Problem description » Look below for the line containing "Purple Rain by Prince" and the line containing "heir emotional intelligence"; repeat exactly those two lines and all lines between them, and nothing else.

Data in this exercise »
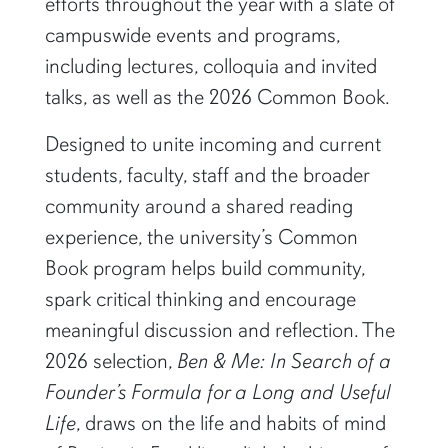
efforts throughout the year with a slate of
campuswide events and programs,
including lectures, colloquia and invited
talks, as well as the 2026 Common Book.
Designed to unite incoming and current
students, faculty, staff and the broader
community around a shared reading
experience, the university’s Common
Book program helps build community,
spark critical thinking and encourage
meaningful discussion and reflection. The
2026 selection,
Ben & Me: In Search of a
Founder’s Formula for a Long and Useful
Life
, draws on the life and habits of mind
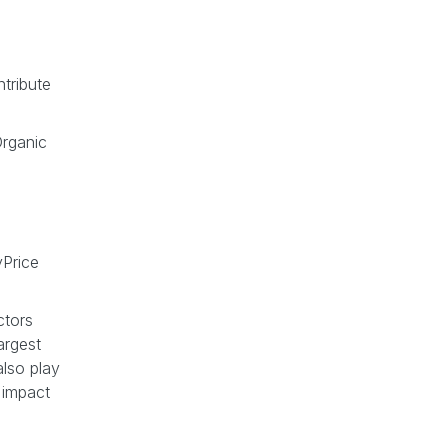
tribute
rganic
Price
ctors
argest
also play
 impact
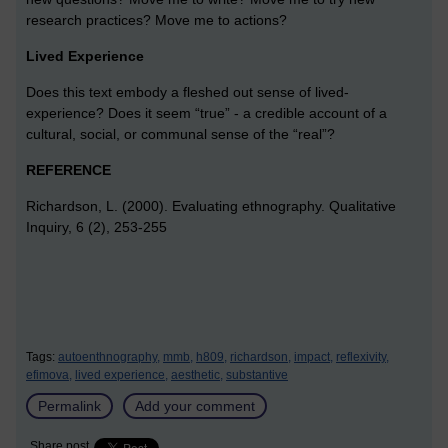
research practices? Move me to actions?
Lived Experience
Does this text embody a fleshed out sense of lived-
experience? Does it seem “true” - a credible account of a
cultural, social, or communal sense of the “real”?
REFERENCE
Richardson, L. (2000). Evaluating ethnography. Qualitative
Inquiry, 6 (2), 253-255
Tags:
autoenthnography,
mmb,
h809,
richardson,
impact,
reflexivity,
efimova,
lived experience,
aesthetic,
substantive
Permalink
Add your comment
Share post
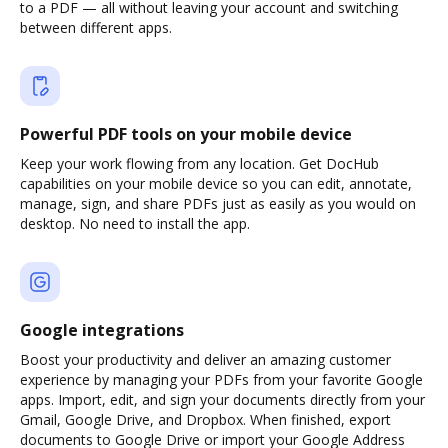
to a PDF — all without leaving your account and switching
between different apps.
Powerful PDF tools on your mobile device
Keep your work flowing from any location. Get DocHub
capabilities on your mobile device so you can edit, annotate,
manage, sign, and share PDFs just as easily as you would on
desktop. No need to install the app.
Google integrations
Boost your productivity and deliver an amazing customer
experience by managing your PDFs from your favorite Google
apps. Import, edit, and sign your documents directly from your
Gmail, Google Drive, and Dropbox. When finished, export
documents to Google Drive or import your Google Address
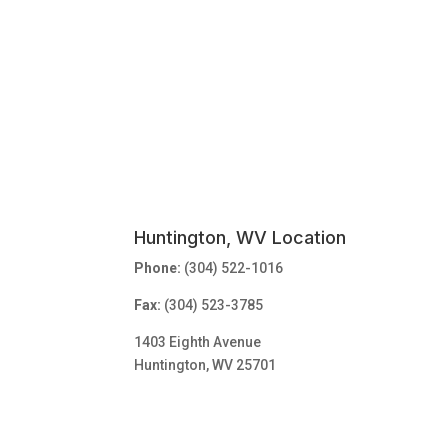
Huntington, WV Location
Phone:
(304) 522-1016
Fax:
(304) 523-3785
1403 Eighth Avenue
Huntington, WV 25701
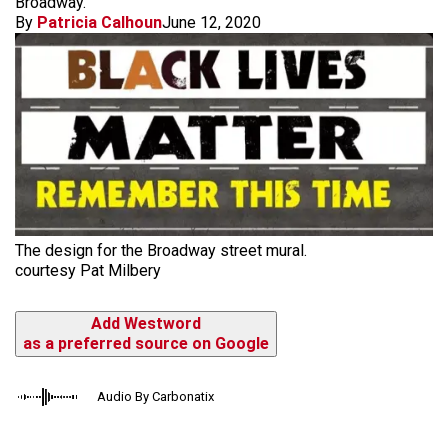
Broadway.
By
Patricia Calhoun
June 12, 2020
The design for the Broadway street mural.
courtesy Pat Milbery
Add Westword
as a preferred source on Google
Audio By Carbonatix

---

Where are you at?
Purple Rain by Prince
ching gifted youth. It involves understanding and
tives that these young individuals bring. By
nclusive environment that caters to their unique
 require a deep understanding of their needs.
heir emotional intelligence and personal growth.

Task answer »
Purple Rain by Prince
ching gifted youth. It involves understanding and
tives that these young individuals bring. By
nclusive environment that caters to their unique
 require a deep understanding of their needs.
heir emotional intelligence and personal growth.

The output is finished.